Publicado por Leonardo Sarmento em JusBrasil
Em uma de nossas obras intitulada “a Efetividade dos Direitos Fundamentais e a Eficácia das Políticas Públicas”, deixamos consignado a força normativa constitucional prioritária que o constituinte de 1988 outorgou às normas de direitos fundamentais, não apenas às de defesa, mas as de participação e a que por ora nos interessa, as prestacionais/positivas. Desta última espécie explicitamos ser a que mais necessitava do orçamento público, nesta espécie asseveramos que a utilização do princípio da Reserva do Possível é reiteradamente colacionado pelo poder público para escusar-se de seu dever constitucional.
Prosseguimos infirmando que o princípio da Reseva do Possível perde completamente sua legitimidade argumentativa de escusa quando toca ao núcleo de um direito fundamental entendido como mínimo existencial, percebido como limite raso da dignidade humana. Neste momento o Estado-Juiz investido de jurisdição deve impelir o órgão omisso a praticar a política pública sonegada, exemplo do que podemos chamar de uma omissão inconstitucional do Estado, esteja ele vestido de legislador ou administrador.

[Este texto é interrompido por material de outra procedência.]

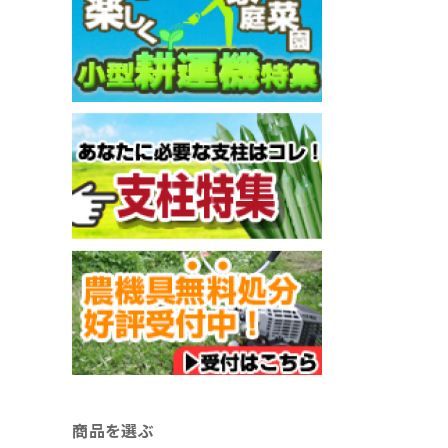
商品を選ぶ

Outro ponto importante da obra, que voltamos a abordar em nosso novo livro que será lançado neste iniciar de 2015 intitulado “Controle de Constitucionalidade e Temáticas Afins” pela editora Lumen Juris, com maior profundidade e riqueza, é o papel contramajoritário que deve incorporar o Supremo Tribunal Federal como essência de sua jurisdição constitucional. O Supremo Tribunal Federal, com base na teoria dos “checks in balances” deve ser o contrapeso das políticas majoritárias quase sempre reverberadas pelas funções Legislativa e Executiva de Poder. O Judiciário, precipuamente capitaneado por sua maior instância e Corte Constitucional, deve sopesar até onde as políticas majoritárias podem ir sem que vilipendiem as minorias. Democracia só se legitima pela vontade das maiorias até o momento que não de aniquilem minorias.
Esta compacta introdução revela-se fundamental para a melhor compreensão do que iremos abordar a partir.

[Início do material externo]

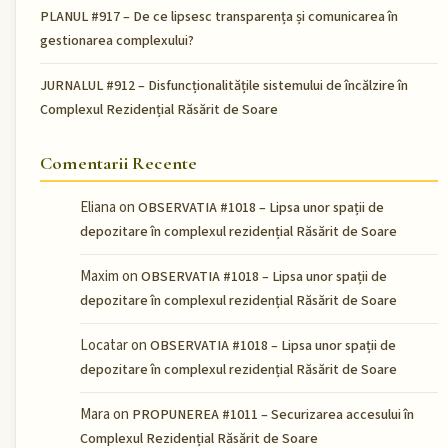
PLANUL #917 – De ce lipsesc transparența și comunicarea în
gestionarea complexului?
JURNALUL #912 – Disfuncționalitățile sistemului de încălzire în
Complexul Rezidențial Răsărit de Soare
Comentarii Recente
Eliana
on
OBSERVATIA #1018 – Lipsa unor spații de
depozitare în complexul rezidențial Răsărit de Soare
Maxim
on
OBSERVATIA #1018 – Lipsa unor spații de
depozitare în complexul rezidențial Răsărit de Soare
Locatar
on
OBSERVATIA #1018 – Lipsa unor spații de
depozitare în complexul rezidențial Răsărit de Soare
Mara
on
PROPUNEREA #1011 – Securizarea accesului în
Complexul Rezidențial Răsărit de Soare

Falaremos um pouco do regime prisional brasileiro e como o Supremo Tribunal Federal pode contribuir a partir da omissão do poder público.
O professor britânico Roy King é um dos maiores especialistas do mundo em sistemas prisionais. Aos 74 anos, continua na ativa, apesar de ter se aposentado duas vezes. Pesquisador honorário do Instituto de Criminologia da Universidade de Cambridge, no Reino Unido, ele já passou por instituições como Yale e London School of Economics. King compara a realidade carcerária no Brasil com a de outros países e chega a um diagnóstico extremamente negativo. O professor vê semelhanças entre os presídios brasileiros e os russos, onde fez pesquisas depois do desmantelamento da União Soviética. Em ambos os casos, as prisões não são controladas pelo Estado, mas pelos próprios criminosos – que preencheram os vácuos de poder deixados pela omissão das autoridades. King falou em recente visita a São Paulo, onde participou de um fórum internacional sobre segurança pública.
A espantosa superlotação das prisões brasileiras é fato notório e um relatório do CNJ de junho do ano passado apontou que a população carcerária do país é de 563.526 presos, mas nossas prisões só têm vagas para 357.219 detentos. Há, portanto, um déficit de quase de 207 mil vagas, sem falar nos 373.991 mandados de prisão não efetivados, e nas 147.937 pessoas em prisão domiciliar, em razão da falta de vagas no regime aberto. Sem considerarmos as pessoas em prisão domiciliar, o Brasil é hoje o quarto país com a maior população carcerária do planeta, atrás apenas dos Estados Unidos, da China e da Rússia.
Nossas prisões – que já foram mapeadas pelo Ministro da Justiça como “masmorras medievais” – representam o inferno na Terra. Com uma população carcerária absolutamente incompatível com as nossas possibilidades, com celas superlotadas, absolutamente insalubres, verdadeiros veículos de disseminação das mais variadas doenças infectocontagiosas, com seus detentos custodiados do Estado ingerindo alimento muitas vezes azedo, sobrevivendo em temperaturas extremas que passam os 50 graus à depender da localização do presídio, com falta de água potável e de produtos higiênicos básicos.
Homicídios dolosos e qualificados pela torpeza, espancamentos, tortura e violência sexual são comuns para quem sobrevive na selva de um sistema prisional. Como dissemos acima, as instituições prisionais são ostensivamente dominadas por facções criminosas, que impõem nas cadeias o seu a legislação paralela do terror, quase sempre com a cumplicidade do Poder Público, que por vezes peca pela omissão outras absurdamente fomenta por ação.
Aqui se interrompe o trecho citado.